Setup a new HDFS connection

“Hadoop connection” can mean two things

  • Let DSS notice that there is a Hadoop cluster to which it can connect and run queries. For this, see Setting up Hadoop integration.
  • Once DSS is aware of Hadoop, configure one or many connections, to read and write datasets. This is akin to the FTP, SSH or filesystem connections. This is what we talk about here.

To setup a new connection to HDFS, go to Administration → Connections → New connection → HDFS.

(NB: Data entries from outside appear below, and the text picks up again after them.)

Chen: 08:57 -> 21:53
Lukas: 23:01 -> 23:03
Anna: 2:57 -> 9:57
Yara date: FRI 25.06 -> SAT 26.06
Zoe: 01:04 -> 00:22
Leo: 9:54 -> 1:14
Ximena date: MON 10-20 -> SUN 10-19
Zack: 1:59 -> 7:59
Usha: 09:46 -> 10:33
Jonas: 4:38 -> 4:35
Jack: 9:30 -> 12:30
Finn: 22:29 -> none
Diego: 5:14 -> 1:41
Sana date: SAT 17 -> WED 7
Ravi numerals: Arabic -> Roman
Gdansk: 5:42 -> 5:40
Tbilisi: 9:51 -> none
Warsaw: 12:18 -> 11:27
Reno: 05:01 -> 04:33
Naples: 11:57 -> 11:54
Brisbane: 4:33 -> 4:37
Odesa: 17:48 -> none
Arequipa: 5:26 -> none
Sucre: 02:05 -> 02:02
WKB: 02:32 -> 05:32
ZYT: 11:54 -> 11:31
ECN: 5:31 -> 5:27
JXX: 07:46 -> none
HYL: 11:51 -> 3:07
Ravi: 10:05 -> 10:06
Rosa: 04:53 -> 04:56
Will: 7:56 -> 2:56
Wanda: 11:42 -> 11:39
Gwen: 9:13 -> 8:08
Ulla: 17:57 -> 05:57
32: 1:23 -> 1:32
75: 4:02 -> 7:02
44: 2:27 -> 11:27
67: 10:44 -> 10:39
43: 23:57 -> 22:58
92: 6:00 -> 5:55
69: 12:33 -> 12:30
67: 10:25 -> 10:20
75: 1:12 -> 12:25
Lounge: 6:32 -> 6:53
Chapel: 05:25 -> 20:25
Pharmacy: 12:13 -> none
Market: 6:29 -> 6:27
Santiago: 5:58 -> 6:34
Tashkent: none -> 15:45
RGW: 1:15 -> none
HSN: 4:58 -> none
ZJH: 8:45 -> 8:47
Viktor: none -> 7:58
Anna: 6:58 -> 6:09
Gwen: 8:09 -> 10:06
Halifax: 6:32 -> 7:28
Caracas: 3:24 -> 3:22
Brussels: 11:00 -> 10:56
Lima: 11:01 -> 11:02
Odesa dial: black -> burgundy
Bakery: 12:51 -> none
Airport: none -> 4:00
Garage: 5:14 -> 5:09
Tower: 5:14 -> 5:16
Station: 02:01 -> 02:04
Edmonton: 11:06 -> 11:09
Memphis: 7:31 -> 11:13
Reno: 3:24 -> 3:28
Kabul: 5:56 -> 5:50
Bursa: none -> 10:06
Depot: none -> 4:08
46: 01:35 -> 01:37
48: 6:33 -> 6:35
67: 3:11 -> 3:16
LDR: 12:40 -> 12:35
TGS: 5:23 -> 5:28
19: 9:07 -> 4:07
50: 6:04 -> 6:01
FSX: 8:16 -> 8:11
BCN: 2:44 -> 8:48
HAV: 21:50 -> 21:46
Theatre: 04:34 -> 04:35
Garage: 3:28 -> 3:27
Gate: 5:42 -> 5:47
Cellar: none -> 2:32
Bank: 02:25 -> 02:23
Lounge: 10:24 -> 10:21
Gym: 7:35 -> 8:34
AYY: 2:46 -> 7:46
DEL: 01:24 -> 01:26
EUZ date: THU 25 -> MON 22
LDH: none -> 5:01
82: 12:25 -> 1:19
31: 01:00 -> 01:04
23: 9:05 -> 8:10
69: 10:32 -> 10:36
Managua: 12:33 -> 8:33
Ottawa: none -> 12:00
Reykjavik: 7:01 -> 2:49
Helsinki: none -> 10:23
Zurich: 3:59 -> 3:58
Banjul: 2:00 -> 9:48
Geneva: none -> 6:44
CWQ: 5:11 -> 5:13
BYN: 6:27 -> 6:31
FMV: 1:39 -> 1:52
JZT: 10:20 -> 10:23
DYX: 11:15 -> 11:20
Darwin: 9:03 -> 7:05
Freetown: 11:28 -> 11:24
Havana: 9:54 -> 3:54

We suggest to have two connections to HDFS:

  • A read-only connection to all data:

    • root: /           (This is a path on HDFS, the Hadoop file system.)
    • Hive database name: dataiku
    • allow write, allow managed datasets: unchecked
    • max nb of activites: 0
    • name: hdfs_root
  • A read-write connection, to allow DSS to create and store managed datasets:

    • root: /user/dataiku/dss_managed_datasets
    • allow write, allow managed datasets: checked
    • Hive database name, max nb of activites: same as above
    • name: hdfs_managed

When “Hive database name” is configured, DSS declares its HDFS datasets in the Hive metastore, in this database namespace. This allows you to refer to DSS datasets in external Hive programs, or in Hive notebooks within DSS.